Making their authentic contributions to fulfill a greater goal, people working together have built the church, our infrastructures, and made our technological and medical advances. What would it look like if we could actually celebrate our communities’ shared harvest, rather than worrying so much about individual selves? Could we throw away the measuring sticks and competitions (whether real or imagined) about who does what and how much? Could we instead allow ourselves to be subsumed into the larger mission or the simple task at hand? Instead of producing insecurity, questions like these offer direction about where we need to step up and where we should step back in our work in order to live in a way that is real.
Where Have We Missed the Mark?
This sounds compelling, but how do we get there? I suggest we return to the wisdom of the recovery community and find some tools for continuing to hone ourselves toward the most authentic person we can be in each situation. The recovery community recommends personal reflective practices (alone or with someone we trust) to regularly get a reality check on our own self impression. Much like the ancient Christian practice of Examen, these personal inventories most often happen at night to review the day.
Interestingly, the process of daily inventory (Step 10) comes only after the instruction to do a complete moral inventory of one’s life and discover where we have missed the mark in life (Step 4). Meticulously combing the entirety of one’s life for our flaws might seem painstaking, but the process reveals patterns of unwanted behaviors and opportunities to change. Occasional missteps are not the problem; the problem lies with whatever ways of being and thinking get in the way of our best self.

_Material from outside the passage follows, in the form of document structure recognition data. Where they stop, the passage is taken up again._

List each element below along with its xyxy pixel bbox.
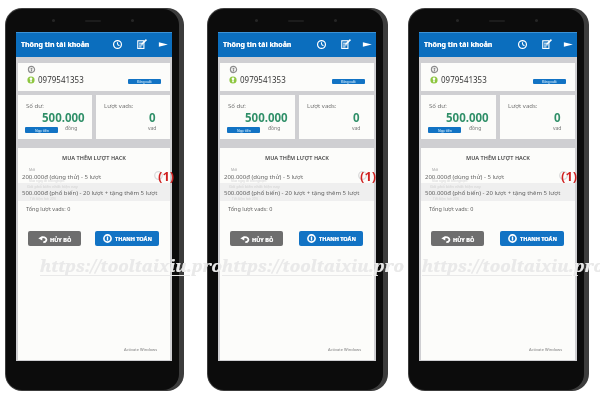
staticText: 0979541353 xyxy=(38,74,84,85)
staticText: Mua ngay để trải nghiệm xyxy=(432,179,468,183)
button[interactable]: Logout xyxy=(157,38,170,51)
staticText: Tổng lượt vads: 0 xyxy=(228,205,273,212)
staticText: 200.000đ (dùng thử) - 5 lượt xyxy=(425,173,505,181)
button[interactable]: THANH TOÁN xyxy=(500,231,564,246)
staticText: 500.000đ (phổ biến) - 20 lượt + tặng thê… xyxy=(425,189,561,197)
staticText: Mới xyxy=(231,167,238,172)
staticText: HỦY BỎ xyxy=(453,236,475,243)
button[interactable]: Đăng xuất xyxy=(332,79,365,84)
staticText: HỦY BỎ xyxy=(252,236,274,243)
staticText: Mua ngay để trải nghiệm xyxy=(231,179,267,183)
staticText: Thông tin tài khoản xyxy=(21,40,90,50)
staticText: 0979541353 xyxy=(240,74,286,85)
staticText: Thông tin tài khoản xyxy=(424,40,493,50)
button[interactable]: THANH TOÁN xyxy=(95,231,159,246)
staticText: Activate Windows xyxy=(328,347,362,352)
button[interactable]: HỦY BỎ xyxy=(28,231,81,246)
staticText: Nạp tiền xyxy=(35,128,49,133)
staticText: Activate Windows xyxy=(124,347,158,352)
staticText: 200.000đ (dùng thử) - 5 lượt xyxy=(224,173,304,181)
staticText: Đăng xuất xyxy=(341,80,356,84)
staticText: 0 xyxy=(353,110,360,126)
staticText: (1) xyxy=(360,167,377,185)
staticText: vad xyxy=(553,125,562,132)
button[interactable]: 200.000đ (dùng thử) - 5 lượt xyxy=(18,167,170,183)
button[interactable]: Logout xyxy=(562,38,575,51)
button[interactable]: 200.000đ (dùng thử) - 5 lượt xyxy=(421,167,575,183)
staticText: đồng xyxy=(469,125,482,132)
staticText: Tổng lượt vads: 0 xyxy=(26,205,71,212)
button[interactable]: Logout xyxy=(361,38,374,51)
staticText: Số dư: xyxy=(26,102,44,110)
staticText: Lượt vads: xyxy=(104,102,134,110)
staticText: Tiết kiệm hơn 20% xyxy=(232,197,258,201)
staticText: 0 xyxy=(149,110,156,126)
button[interactable]: HỦY BỎ xyxy=(230,231,283,246)
staticText: 200.000đ (dùng thử) - 5 lượt xyxy=(22,173,102,181)
button[interactable]: 500.000đ (phổ biến) - 20 lượt + tặng thê… xyxy=(220,183,374,201)
staticText: THANH TOÁN xyxy=(319,235,356,242)
button[interactable]: 200.000đ (dùng thử) - 5 lượt xyxy=(220,167,374,183)
staticText: HỦY BỎ xyxy=(50,236,72,243)
staticText: Lượt vads: xyxy=(307,102,337,110)
staticText: 500.000đ (phổ biến) - 20 lượt + tặng thê… xyxy=(22,189,158,197)
staticText: THANH TOÁN xyxy=(520,235,557,242)
staticText: https://tooltaixiu.pro xyxy=(222,254,405,277)
button[interactable]: History xyxy=(516,38,529,51)
staticText: 500.000 xyxy=(42,110,85,126)
staticText: 0979541353 xyxy=(441,74,487,85)
staticText: Mới xyxy=(29,167,36,172)
button[interactable]: History xyxy=(315,38,328,51)
staticText: Tiết kiệm hơn 20% xyxy=(433,197,459,201)
staticText: Gói phổ biến nhất hiện nay xyxy=(27,184,78,189)
staticText: (1) xyxy=(158,167,175,185)
staticText: vad xyxy=(148,125,157,132)
button[interactable]: 500.000đ (phổ biến) - 20 lượt + tặng thê… xyxy=(421,183,575,201)
staticText: Activate Windows xyxy=(529,347,563,352)
staticText: Mua ngay để trải nghiệm xyxy=(29,179,65,183)
staticText: Nạp tiền xyxy=(438,128,452,133)
staticText: Đăng xuất xyxy=(137,80,152,84)
staticText: vad xyxy=(352,125,361,132)
staticText: Tổng lượt vads: 0 xyxy=(429,205,474,212)
staticText: Gói phổ biến nhất hiện nay xyxy=(229,184,280,189)
staticText: https://tooltaixiu.pro xyxy=(40,254,223,277)
staticText: Gói phổ biến nhất hiện nay xyxy=(430,184,481,189)
staticText: Lượt vads: xyxy=(508,102,538,110)
staticText: Tiết kiệm hơn 20% xyxy=(30,197,56,201)
staticText: MUA THÊM LƯỢT HACK xyxy=(220,154,374,161)
button[interactable]: History xyxy=(111,38,124,51)
staticText: Số dư: xyxy=(228,102,246,110)
staticText: MUA THÊM LƯỢT HACK xyxy=(18,154,170,161)
staticText: MUA THÊM LƯỢT HACK xyxy=(421,154,575,161)
button[interactable]: 500.000đ (phổ biến) - 20 lượt + tặng thê… xyxy=(18,183,170,201)
staticText: (1) xyxy=(561,167,578,185)
staticText: Đăng xuất xyxy=(542,80,557,84)
button[interactable]: Notes xyxy=(540,38,553,51)
button[interactable]: THANH TOÁN xyxy=(299,231,363,246)
staticText: Số dư: xyxy=(429,102,447,110)
button[interactable]: Đăng xuất xyxy=(533,79,566,84)
staticText: 500.000 xyxy=(446,110,489,126)
staticText: THANH TOÁN xyxy=(115,235,152,242)
staticText: Mới xyxy=(432,167,439,172)
button[interactable]: Đăng xuất xyxy=(128,79,161,84)
button[interactable]: Nạp tiền xyxy=(227,127,260,133)
button[interactable]: Notes xyxy=(339,38,352,51)
staticText: đồng xyxy=(65,125,78,132)
staticText: 500.000 xyxy=(245,110,288,126)
button[interactable]: Nạp tiền xyxy=(25,127,58,133)
staticText: 500.000đ (phổ biến) - 20 lượt + tặng thê… xyxy=(224,189,360,197)
button[interactable]: HỦY BỎ xyxy=(431,231,484,246)
button[interactable]: Nạp tiền xyxy=(428,127,461,133)
staticText: Thông tin tài khoản xyxy=(223,40,292,50)
staticText: đồng xyxy=(268,125,281,132)
staticText: 0 xyxy=(554,110,561,126)
staticText: Nạp tiền xyxy=(237,128,251,133)
button[interactable]: Notes xyxy=(135,38,148,51)
staticText: https://tooltaixiu.pro xyxy=(422,254,600,277)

What Gets in the Way of Our Best Selves?
With this broader self-knowledge in place it becomes easier to do these nightly “spot checks” on our lives that appear in Step 10. The recovery tradition suggests examining where we have fallen short in our day, tracking, for example, when we felt resentment or reacted out of fear. Tracking fears and resentments are certainly important, but what if we also asked ourselves when we notice ourselves living out of our values, when we put in 100% effort, or overcame an obstacle? Adding to our inventory those places where we were living out of our best selves cultivates a more holistic account of the day,
When you can articulate what you are striving to be in this world and identify your particular barriers to getting there, you will know best what nightly questions you need to be asking. Let me suggest a few:
- What moments throughout the day were the purest version of you?
- When were you the most kind, powerful, engaged (whatever YOU are striving for)?
- Where in the day did God wink and smile at your actions?
- Where were you not your best-self during the day and why?
- Where there regrets, and if so can anything be done to right them?
- Where was more humility needed?
Staying at the Process
If attended to faithfully, a nightly inventory allows us to see that our internal struggles and life challenges are not just a ball and chain. Our struggles are also an opportunity to continue to co-create with God, to chisel out from our inherent beauty those aspects of ourselves that do not always shine forth. We are each, in fact, a “worker among workers,” and persons worthy of questions that help us settle into giftedness and stay at the process of becoming even more real.